What circumstances Indexes are being used?

Indexes are majorly used for three types of processing:

  • WHERE Statements in PROC Steps
  • Match Merging
  • BY Statement Processing in DATA/PROC Steps

When Indexes are created on the dataset, SAS automatically uses indexes to efficiently select cases if you use a WHERE clause in PROC Step.

In match merging SAS uses indexes to select the desired cases which are specified in one dataset that are also in the larger database.

SAS also automatically uses indexes in BY processing in DATA Steps and PROC Steps. It requires data to be sorted on input. BY processing is very effective when you want to use first. and last. In the program.

2 Types of Indexes in SAS

When you create an index, you mention which variable or variables data to be indexed within that dataset. An Indexed variable is called a key variable. There are two types of indexes you can create:

  1. Simple Index
  2. Composite Index

Simple Index

This is the most common index you create which consists of values of one variable. This variable can be a numeric or character and the index name should be the same as the variable name. 

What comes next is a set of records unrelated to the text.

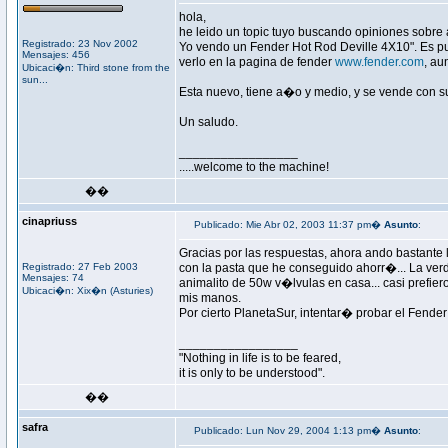
hola,
he leido un topic tuyo buscando opiniones sobre 
Registrado: 23 Nov 2002
Yo vendo un Fender Hot Rod Deville 4X10". Es pur
Mensajes: 456
verlo en la pagina de fender
www.fender.com
, au
Ubicaci�n: Third stone from the
sun...
Esta nuevo, tiene a�o y medio, y se vende con su f
Un saludo.
_________________
.....welcome to the machine!
��
cinapriuss
Publicado: Mie Abr 02, 2003 11:37 pm�
Asunto
:
Gracias por las respuestas, ahora ando bastante l
Registrado: 27 Feb 2003
con la pasta que he conseguido ahorr�... La ver
Mensajes: 74
animalito de 50w v�lvulas en casa... casi prefi
Ubicaci�n: Xix�n (Asturies)
mis manos.
Por cierto PlanetaSur, intentar� probar el Fender
_________________
"Nothing in life is to be feared,
it is only to be understood".
��
safra
Publicado: Lun Nov 29, 2004 1:13 pm�
Asunto
:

For example, if you want to create a simple index on column EmployeeID then the simple index name must be the same “EmployeeID”.

Composite Index

A composite index is an index created on two or more variables with their values concatenated to form a single value. These variables can be numeric, or character, or in a combination. 

For example, you can create a composite index on columns FirstName, and LastName. You can give Index name anything you want.

When to Create Simple Index or Composite Index?

When you are deciding whether to create a simple index or a composite index, consider how you will access the data. If you often access data for a single variable, a simple index will do. But if you frequently access data for multiple variables, a composite index could be beneficial.

Unique Values

You can advance your index by specifying a unique option to guarantee that values on a simple index column or values on combination of columns in composite Index. This is very effective when you want SAS to reject all the duplicates while updating the dataset on the basis of index columns.

Missing Values

This is another option to advance your index by specifying the NOMISS option while creating an index. It will make sure missing values are not maintained by Index. Hence index requires less space.

How to Create an Index on SAS Dataset?

There are multiple ways you can create indexes on SAS dataset but here are top 4 methods to create indexes. It depends on your situation and scenario, you can decide which method to use to create indexes on your sas dataset.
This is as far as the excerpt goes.